Once you strip all of the shout outs away, once you ditch all of the sloppy pushes for some veneer of a wider galaxy, you’re left with nothing of any substance. Rather than serving as the journey to The Force Awakens, the reader is just given a pointless tale with flat characters, meaningless events and nonsensical gibberish. Even recognisable faces like Wedge become little more of a pale shadow of their former selves, and there is nothing to characterise them as the heroes people loved. You could honestly rename every character in this book “Waru” and it would have about as much impact.
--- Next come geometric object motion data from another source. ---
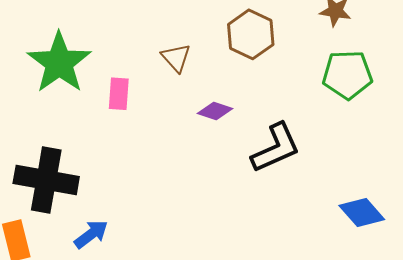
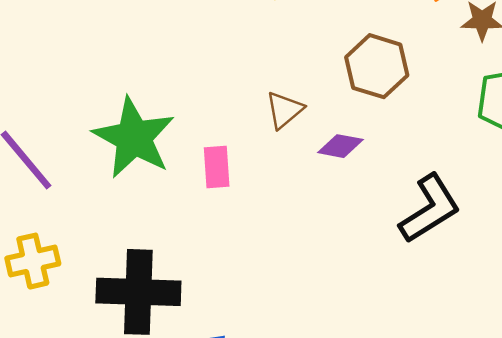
brown triangle: (176, 58) -> (284, 110), turned 40
purple diamond: (215, 111) -> (340, 146), moved

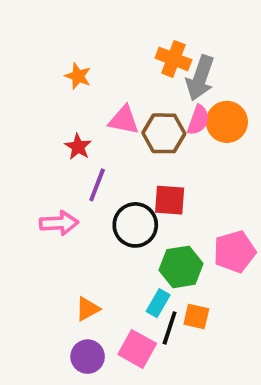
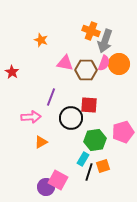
red star: (78, 147) -> (12, 72), moved
orange triangle: (88, 309) -> (41, 142), moved
orange square: (196, 317) -> (103, 166), turned -32
pink square: (137, 349) -> (58, 180), moved

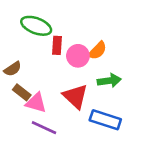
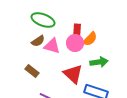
red rectangle: (57, 45) -> (77, 31), moved
brown semicircle: (13, 69) -> (38, 41), moved
pink triangle: (36, 103) -> (52, 46), moved

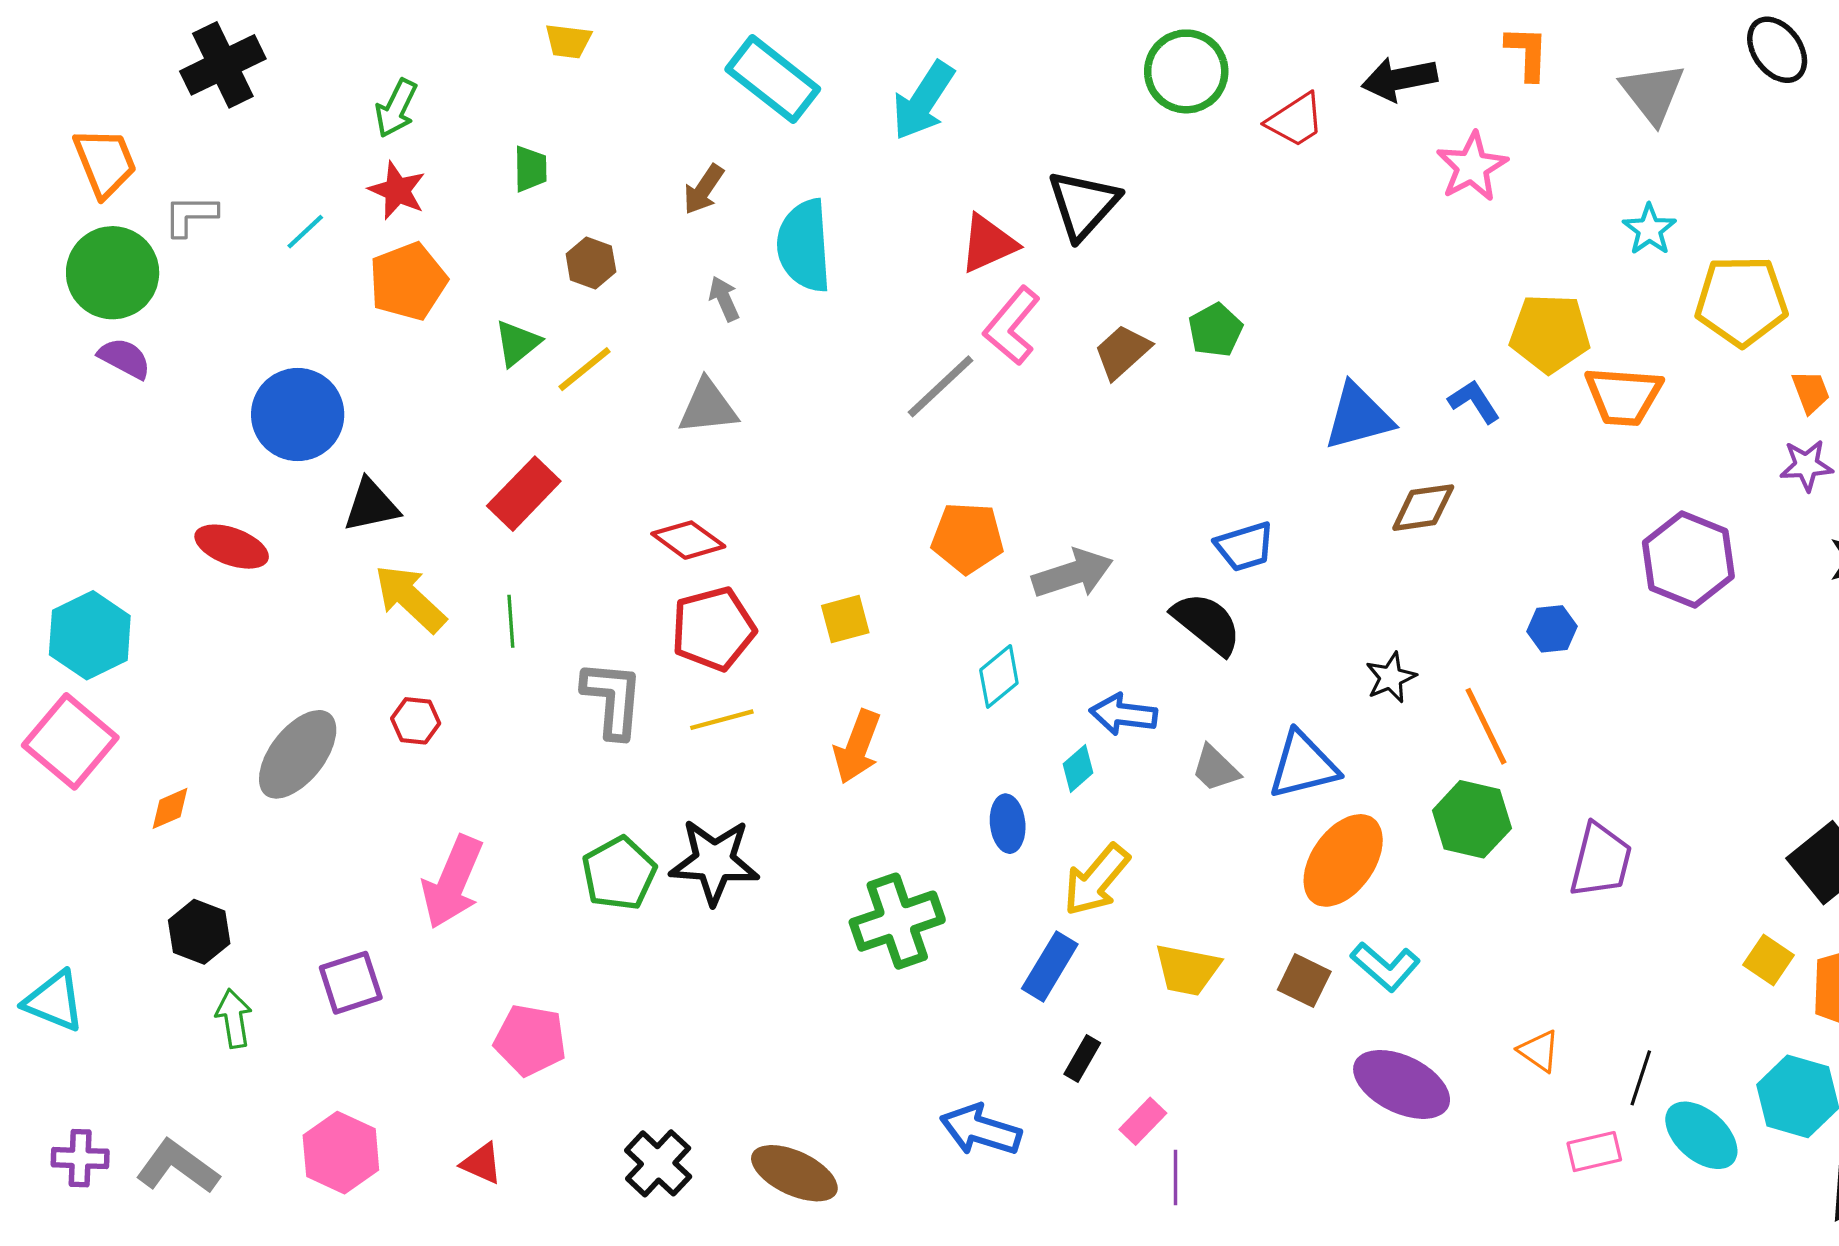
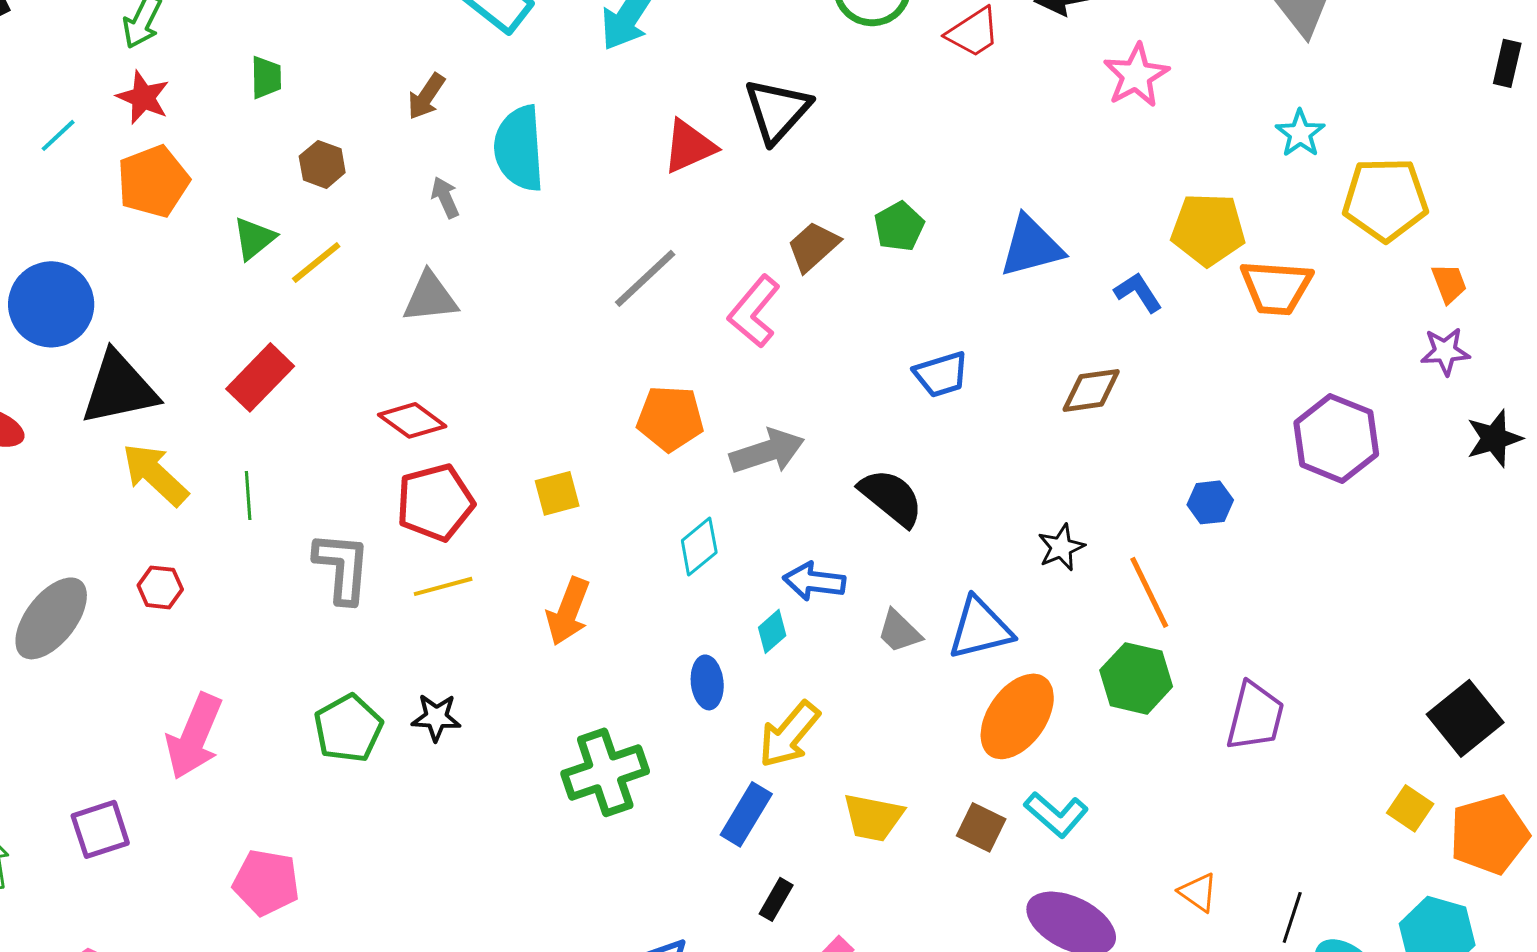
pink L-shape: (1012, 326) -> (754, 311), moved
blue triangle: (1358, 417) -> (1031, 246), moved
black triangle: (371, 505) -> (119, 388), size x1.5
blue trapezoid: (1245, 547) -> (941, 374), moved
black star: (714, 862) -> (436, 717), size x0.6

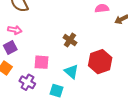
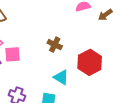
pink square: (41, 62) -> (13, 54), moved

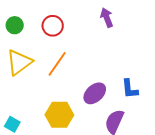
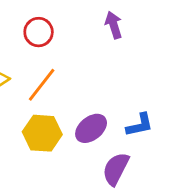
blue L-shape: (130, 89) -> (140, 125), turned -100
yellow hexagon: (59, 115) -> (42, 133), moved

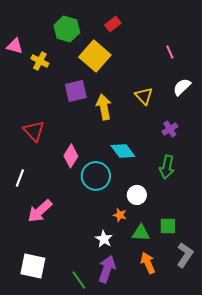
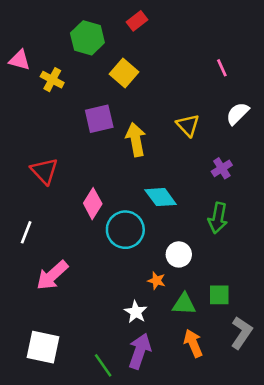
red rectangle: (113, 24) -> (137, 21), moved
yellow square: (95, 56) -> (124, 73), size x0.7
If Aftermath is a sign of things to come, Star Wars is doomed. This was the first step to push beyond Return of the Jedi, the first real attempt to create a new universe. It’s not only a misstep, but the literary equivalent of a pratfall, embarrassing to any and all involved. Stick to better books folks, you’ll find nothing of value in these pages.

Verdict: 1.0/10

Bellarius

Long time reader of novels, occasional writer of science fiction and critic of many things; Bellarius has seen some of the best and worst the genre has to offer.
Find more of his reviews and occasional rants here:
http://thegoodthebadtheinsulting.blogspot.co.uk/

  • bookwraiths

    Damn. I can’t say I’m surprised by what you’ve written here, but I am disappointed. Against my better judgment, I was hoping this “new” Star Wars mythos might be okay and incorporate the good points of the Expanded Universe. Guess Disney has decided to go in a different direction. :(

    • Bellarius

      Trust me, you don’t know the half of it. I can honestly flip the book open to any page and find something so utterly moronic, so mind-numbingly stupid that it warrants a refund.

      No, really, I tried this. I flipped the book about, landed at random on page 180 and saw someone (accurately) stating that Wedge’s weakness is that he isn’t used to hopelessness fights. Again, even ignoring the EU this is the same guy who fought at Yavin, Hoth and Endor, and apparently he isn’t familiar with hopeless, desperate battles according to this.